§ WORK ORDER:
A precise copy of the data is required, with every picture left out.
- Opening Delimiter -
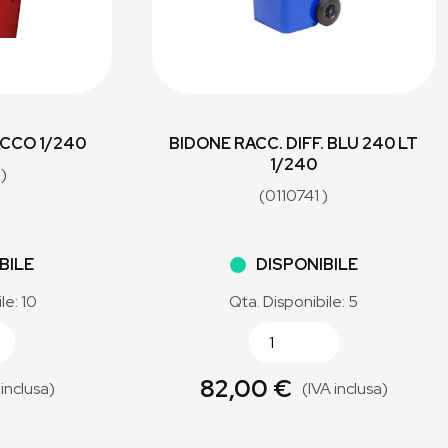
CCO 1/240
BIDONE RACC. DIFF. BLU 240 LT
1/240
)
(0110741 )
BILE
DISPONIBILE
le: 10
Qta. Disponibile: 5
82,00 €
 inclusa)
(IVA inclusa)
- Closing Delimiter -
§ SOLUTION FOR THIS TASK:
CCO 1/240
BIDONE RACC. DIFF. BLU 240 LT
1/240
)
(0110741 )
BILE
DISPONIBILE
le: 10
Qta. Disponibile: 5
82,00 €
 inclusa)
(IVA inclusa)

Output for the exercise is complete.